Fundamental analysis
Unlike the dollar or euro where you can rely on macro and microeconomic data, the political situation, jobless rates and specific financial moves of the central banks, none of that exists in cryptocurrencies. But there are two things you can use to your advantage.
First, the news and rumors on the influencing crypto media.
Will the Bitcoin community execute a new fork anytime soon? If they do, what will be the underlying purpose of that fork? How will it affect the long-term value and/or stability of Bitcoin?
Second, the development perspective of some newly proposed blockchain and/or currency. If it goes live, what would be the fundamental influence on the market? In other words, will it disturb the market in general and affect a certain major cryptocurrency?
Technical analysis
Charts. Plain and simple.
So far, and due to the lack of any serious historical data or central governing over the cryptocurrency market, the cryptocurrency investment community is heavily relying on the technical analyses, using the traditional indicators such as moving averages (that have to be adjusted to the fast-moving, highly volatile cryptocurrency market), RSIs, Bollinger lines, Fibonacci, trading volumes, etc.

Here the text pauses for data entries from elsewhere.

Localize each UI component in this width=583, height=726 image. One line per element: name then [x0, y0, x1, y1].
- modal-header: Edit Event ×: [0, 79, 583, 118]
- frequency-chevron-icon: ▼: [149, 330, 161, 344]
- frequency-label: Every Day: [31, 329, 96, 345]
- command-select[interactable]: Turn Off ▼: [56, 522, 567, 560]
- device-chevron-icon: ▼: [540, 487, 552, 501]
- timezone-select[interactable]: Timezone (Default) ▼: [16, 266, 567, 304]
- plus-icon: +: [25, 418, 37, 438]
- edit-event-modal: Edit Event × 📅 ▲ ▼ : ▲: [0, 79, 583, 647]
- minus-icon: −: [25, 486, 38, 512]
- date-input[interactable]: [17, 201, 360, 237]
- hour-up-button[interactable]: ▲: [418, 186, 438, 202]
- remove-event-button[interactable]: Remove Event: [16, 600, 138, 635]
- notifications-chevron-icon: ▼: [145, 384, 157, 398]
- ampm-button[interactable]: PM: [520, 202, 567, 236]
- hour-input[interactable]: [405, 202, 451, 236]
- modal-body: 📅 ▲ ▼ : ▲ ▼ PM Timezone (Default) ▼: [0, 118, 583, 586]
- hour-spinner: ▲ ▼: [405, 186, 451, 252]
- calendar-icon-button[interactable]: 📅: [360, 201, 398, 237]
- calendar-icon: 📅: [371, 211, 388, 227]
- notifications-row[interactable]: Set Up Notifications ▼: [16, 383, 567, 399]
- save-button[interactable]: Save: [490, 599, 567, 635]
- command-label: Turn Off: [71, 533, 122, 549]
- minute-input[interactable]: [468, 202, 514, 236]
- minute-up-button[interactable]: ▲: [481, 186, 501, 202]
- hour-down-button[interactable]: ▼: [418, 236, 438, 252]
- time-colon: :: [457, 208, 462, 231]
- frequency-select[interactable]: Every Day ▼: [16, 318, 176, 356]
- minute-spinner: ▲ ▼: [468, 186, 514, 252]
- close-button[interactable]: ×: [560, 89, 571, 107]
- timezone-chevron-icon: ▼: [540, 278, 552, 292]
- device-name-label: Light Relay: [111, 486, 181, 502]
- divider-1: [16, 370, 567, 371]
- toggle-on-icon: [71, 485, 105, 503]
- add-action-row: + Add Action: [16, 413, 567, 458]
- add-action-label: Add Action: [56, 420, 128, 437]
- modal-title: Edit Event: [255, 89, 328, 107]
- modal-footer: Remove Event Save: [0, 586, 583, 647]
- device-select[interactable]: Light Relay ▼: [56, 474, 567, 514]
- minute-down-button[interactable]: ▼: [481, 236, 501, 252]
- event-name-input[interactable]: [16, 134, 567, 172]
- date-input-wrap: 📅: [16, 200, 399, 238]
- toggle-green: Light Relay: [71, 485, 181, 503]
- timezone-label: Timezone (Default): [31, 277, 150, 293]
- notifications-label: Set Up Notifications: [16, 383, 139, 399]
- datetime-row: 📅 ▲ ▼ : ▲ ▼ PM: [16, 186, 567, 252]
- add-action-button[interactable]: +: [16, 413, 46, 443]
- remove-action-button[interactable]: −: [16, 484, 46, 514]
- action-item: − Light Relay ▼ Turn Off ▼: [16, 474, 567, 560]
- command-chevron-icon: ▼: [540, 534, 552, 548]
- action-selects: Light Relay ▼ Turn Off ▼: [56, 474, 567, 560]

That said, charts are basically rules on their own, but only if you know how to follow them in cryptocurrency trading.
For that, you basically need only one indicator found on MT4 and few other popular trading platforms. It’s called On Balance Volume (OBV).
What you do is simple
- Overlay BTC/USD chart with ETH/USD chart
- Activate OBV indicator
- Draw the resistance line on all three windows
- Look for the smart money divergence between BTC and ETH
- If ETH breaks through the resistance or makes a new swing high while BTC is still below the resistance, you can expect the BTC price to soon follow the trend (if the OBV indicator is following the trend)

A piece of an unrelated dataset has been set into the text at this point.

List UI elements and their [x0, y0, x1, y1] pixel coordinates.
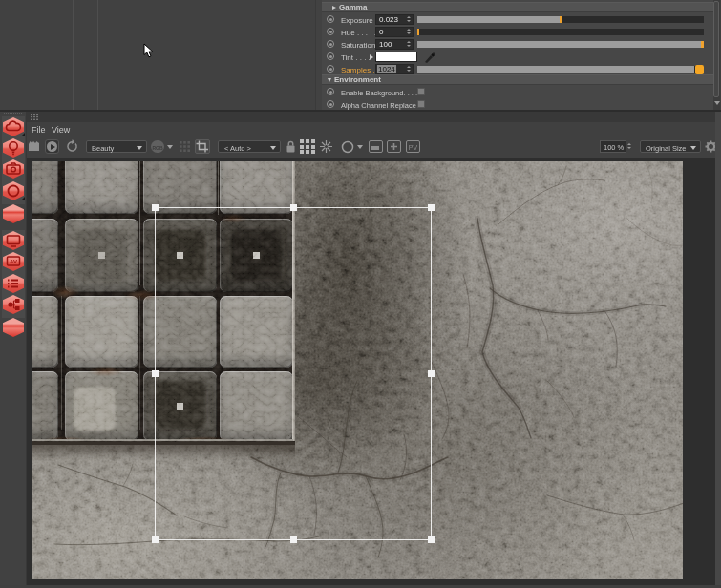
svg-text:PV: PV — [409, 144, 418, 151]
svg-text:AV: AV — [10, 259, 17, 264]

- To predict that, see if the OBV is increasing in the direction of the trend
- If it does, wait for BTH to break through resistance and place the BUY order while placing your stop-loss under the breakout candle when OBV reaches 105,000
- Do the opposite with the downward trend (SELL order)
This is the most used professional trading strategy in intraday cryptocurrency margin trading.

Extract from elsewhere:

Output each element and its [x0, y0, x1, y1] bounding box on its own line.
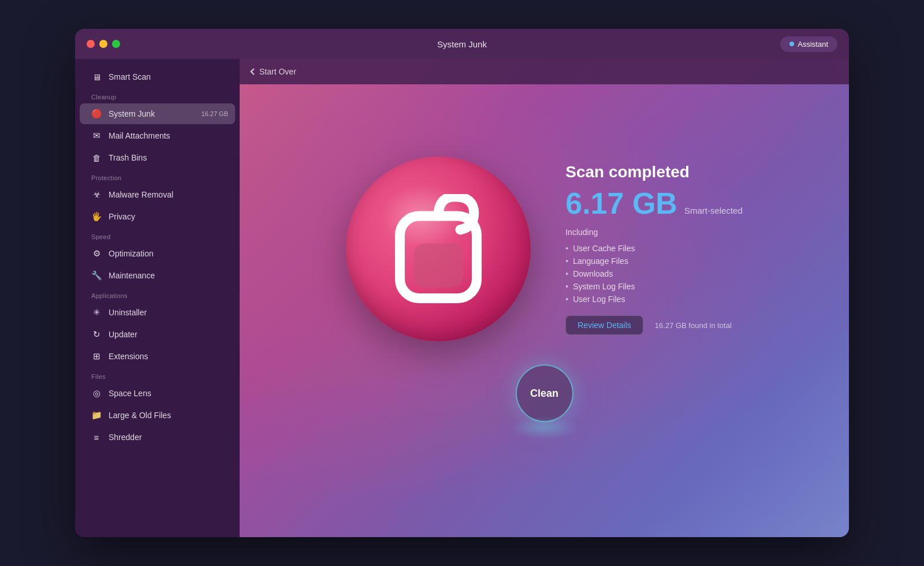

Of course, it’s not a magic wand and you need to really familiarize yourself with how OBV works because no single indicator can be 100% accurate. After all, when you are looking at the training charts, you can see the future trend prior to and after the training point used by your coach. In reality, you can’t see the future; you have to predict it! So tread with caution; otherwise, there is a risk of losing your money.
Sentiment analysis
Most traders rely on the news coming from the influencing media such as Bitcoin.org, bitcointalk.org or Coinbase. And that news is further discussed and sometimes even initiated on relevant subreddits. Thus, make Reddit and Coinbase your primary sources of information because that’s where the news and rumors are coming to life and consequently triggering the herd in a predicted way.
You want to be among the first to recognize the future short-term trend and the possible moment of recovery to double your gains.
People move in more or less predictable patterns. It’s your job to learn those patterns starting with the candlestick ones many are relying on.
However, it would be wise to allocate some funds into long-term investment even though many will advise you against that.
The most optimal cryptocurrency trading strategy for the long-term investments
If you are planning to invest in cryptocurrencies to acquire a long-term asset, you should buy only the top three on the list, and those are Bitcoin, Ethereum and from the most recently, Litecoin.
Although, you should focus on the first two.
Bitcoin is already priced more than gold, with Ethereum slowly following the upward trend.
Given the fact that the supply of Bitcoin is limited (the last will be minted approx. in the year 2140), it’s reasonable to believe that the price will break through $10,000 in the near future. So, holding 10-100 Bitcoins as the long-term asset sounds like a good investment.
Although, as you know, there are no guarantees, so don’t follow blindly because your losses may exceed your balance.
That said, with the smart approach, you may not only make money on short-term trading but also accumulate additional long-term wealth if everything goes well with the blockchain technology and cryptocurrencies.